Auschwitz - Birkenau rappresenta il massimo di efficienza operativa di abietti esecutori carichi di sadismo e crudeltà. Costituisce il fiore all’occhiello per un paranoico antisemita quale Hitler. La “soluzione finale del problema ebraico” arrugginisce il cervello dei nazisti. Qui vengono eliminate circa 1.400.000 ebrei, tra i quali molti bambini, sui 6.000.000 complessivamente trucidati. Qui muore Anna Frank, autrice di un Diario che fa storia, vi sopravvivono Primo Levi, che scrive il libro autobiografico Se questo è un uomo, Liliana Segre e poche migliaia di altri.
Quando, il 27 gennaio 1945, i militari dell’Armata Rossa irrompono nel campo di sterminio di Auschwitz, lo spettacolo che si presenta ai loro occhi è raccapricciante. Basti dire che il loro comandante, un uomo rotto a tutto, attore di una guerra divenuta crudele, quella tra tedeschi e russi, dove ormai non si fanno più prigionieri; ebbene, alla vista di quei corpi ischeletriti, di quegli occhi affossati, di quegli sguardi assenti, il comandante si getta in ginocchio e si mette a piangere come un bambino.

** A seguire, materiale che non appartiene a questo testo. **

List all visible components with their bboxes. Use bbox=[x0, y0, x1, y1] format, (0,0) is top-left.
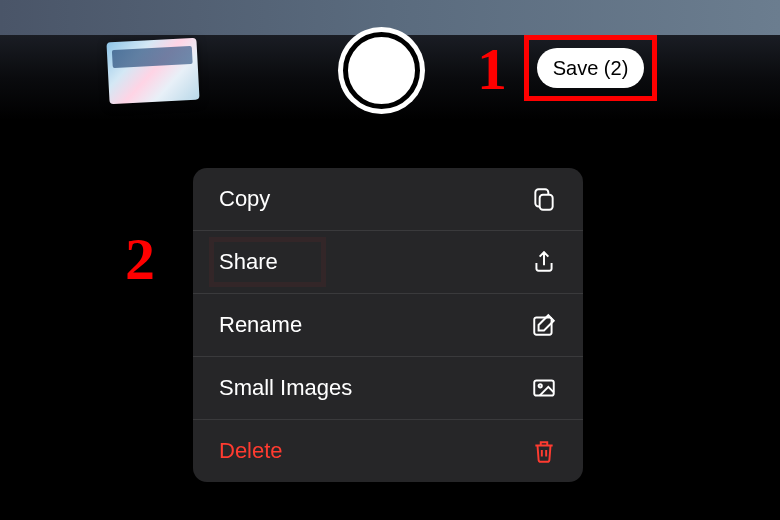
top-blur-background bbox=[0, 0, 780, 35]
menu-item-small-images[interactable]: Small Images bbox=[193, 357, 583, 420]
trash-icon bbox=[531, 438, 557, 464]
copy-icon bbox=[531, 186, 557, 212]
shutter-button[interactable] bbox=[343, 32, 420, 109]
share-icon bbox=[531, 249, 557, 275]
menu-item-share[interactable]: Share bbox=[193, 231, 583, 294]
save-button[interactable]: Save (2) bbox=[537, 48, 644, 88]
menu-label: Rename bbox=[219, 312, 302, 338]
screenshot-thumbnail[interactable] bbox=[106, 38, 199, 105]
save-button-label: Save (2) bbox=[553, 57, 629, 80]
menu-item-delete[interactable]: Delete bbox=[193, 420, 583, 482]
menu-item-rename[interactable]: Rename bbox=[193, 294, 583, 357]
rename-icon bbox=[531, 312, 557, 338]
context-menu: Copy Share Rename Small Images Delete bbox=[193, 168, 583, 482]
annotation-number-2: 2 bbox=[125, 225, 155, 294]
menu-label: Share bbox=[219, 249, 278, 275]
menu-item-copy[interactable]: Copy bbox=[193, 168, 583, 231]
svg-point-3 bbox=[539, 384, 542, 387]
svg-rect-2 bbox=[534, 380, 554, 395]
menu-label: Small Images bbox=[219, 375, 352, 401]
svg-rect-0 bbox=[540, 195, 553, 210]
image-icon bbox=[531, 375, 557, 401]
menu-label: Delete bbox=[219, 438, 283, 464]
menu-label: Copy bbox=[219, 186, 270, 212]
annotation-number-1: 1 bbox=[477, 35, 507, 104]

Da allora sono trascorsi parecchi anni, ma le testimonianze dirette dei pochi scampati all’eccidio non sono tantissime. L’ultima di queste testimonianze sul più crudele campo di sterminio nazista è costituita da un libro che s’intitola La bambina di Auschwitz ed è edito da Newton Compton. Lo ha scritto Tova Friedman, di origine polacca, oggi residente negli Stati Uniti. Ha 85 anni, viene deportata nel campo di sterminio di Auschwitz all’età di sei anni, per approdare in America dopo la liberazione. Qui, all’età di dodici anni, avverte il bisogno di parlare del proprio vissuto, ma nessuno è disposto ad ascoltarla. Neanche i suoi familiari. Probabilmente ritengono irrealistico quanto talvolta riesce a dire sulla sua esperienza.
Non c’è da meravigliarsi di questo fatto. È successo a tanti altri. A Roma, tanto per citare un esempio, i reduci di quel terribile campo di sterminio, per quello che dicono, sono considerati un po’ matti, e li si evita. Così, come per tanti altri, anche Tova si rinchiude in se stessa, non cita più il campo di sterminio, quanto ha visto, quanto ha subito. È solo dopo il processo al criminale di guerra Adolf Eichmann, rintracciato in Argentina e portato in Israele, dove viene processato e condannato a morte, che l’opinione pubblica comincia a rendersi conto dell’estrema fondatezza di quanto affermato dai pochi reduci. Ma ritorniamo a Tova Friedman, dopo che ha taciuto per anni. Intervistata dalla giornalista Anna Lombardi, sul venerdì di Repubblica del 7 luglio 2023, dice: «Solo negli anni ottanta ho cominciato a raccontare in pubblico cosa mi era accaduto. M’invitarono in un college: fu terribile, iniziai a piangere. Ma quando alzai gli occhi vidi visi attenti e rispettosi. Sentii solidarietà, empatia. Fu liberatorio. Da allora racconto la mia storia nelle scuole».
Successivamente, stimolata dai tanti nipoti, racconta gli orrori dell’Olocausto e la sua storia su TikTok, il social più seguito dai giovani. La risposta dei lettori, per fortuna sua e di tutti, si dimostra subito molto elevata. Infine, Il settimanale riporta anche una foto di Tova con altri bambini che, subito dopo la liberazione del campo, opportunamente stimolati, mostrano i tatuaggi subiti ai fotografi.